No tratamento convencional, segundo Marchese, o paciente queimado passa meses no hospital entre enxertos e a já prevista rejeição dessa pele, até que haja a reconstrução da derme. O resultado, porém, normalmente são sequelas como cicatrizes e quelóides, crescimento exagerado da pele no local, que fica endurecido. ''Além de danos estéticos severos, há perda da elasticidade'', completa.
Com o novo tratamento, explica Marchese, a pele artificial é colocada sobre a queimadura uma única vez, ao invés da troca a cada três dias no tratamento convencional, reduzindo o sofrimento do paciente. Com a ferida coberta, a placa de pele artificial reduz riscos de contaminação e a perda excessiva de umidade. Para tanto, também é colocada sob a pele artificial, uma película de silicone. ''Enquanto isso, é formada por baixo uma derme nova'', explica.

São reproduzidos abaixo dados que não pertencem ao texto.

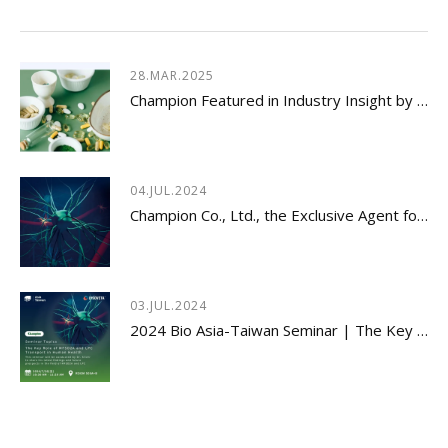
28.MAR.2025
Champion Featured in Industry Insight by Usetorg
04.JUL.2024
Champion Co., Ltd., the Exclusive Agent for Innovative Dietary Supplement - LYSOVETA™
03.JUL.2024
2024 Bio Asia-Taiwan Seminar | The Key Role of MFSD2A and LPC Transport in Human Health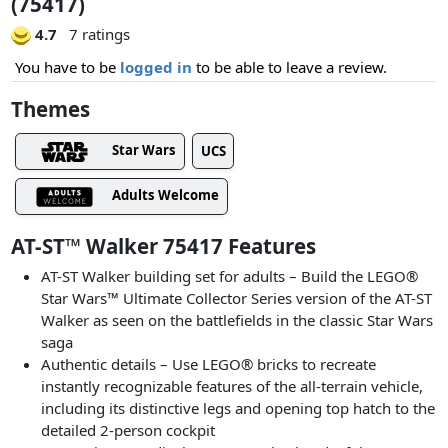
(75417)
4.7
7 ratings
You have to be
logged in
to be able to leave a review.
Themes
Star Wars
UCS
Adults Welcome
AT-ST™ Walker 75417 Features
AT-ST Walker building set for adults – Build the LEGO®
Star Wars™ Ultimate Collector Series version of the AT-ST
Walker as seen on the battlefields in the classic Star Wars
saga
Authentic details – Use LEGO® bricks to recreate
instantly recognizable features of the all-terrain vehicle,
including its distinctive legs and opening top hatch to the
detailed 2-person cockpit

Depois a camada de silicone é retirada para a aplicação do enxerto definitivo, desta vez da própria pele do paciente. Todo esse processo é relativamente rápido: ''De três a cinco dias para definir a área da queimadura, de 10 a 14 dias para se integrar o enxerto, e cinco dias para 'pegar' a epiderme, enquanto no (tratamento) convencional são meses de internação. Com a pele artificial não se forma cicatriz ou quelóide'', ressalta Marchese.
Outra vantagem da pele artificial, segundo o médico, é a possibilidade de tratar a própria sequela nas pessoas que fizeram o tratamento convencional, retirando-se cirurgicamente a camada de pele onde se formou a cicatriz ou o quelóide e procedendo como nos casos de queimadura. Da mesma maneira, no portador de doença congênita, a lesão é retirada para a aplicação de pele artificial.
Casos de nevos gigantes, doença que afeta principalmente o rosto com manchas escuras com pelo, e casos de emangiomas gigantes, tumores vasculares que causam manchas vermelhas na maioria dos casos no rosto, também são beneficiados com a técnica.
Marchese defende a qualidade de vida para o paciente que sofreu queimaduras ou é portador de uma doença congênita: ''Cicatrizes e sequelas marcam gravemente a pessoa, podem interferir nas relações interpessoais, dificultar relacionamentos, trabalho, estudo. O que adianta salvar uma criança e deixá-la desajustada o resto da vida?'', pondera.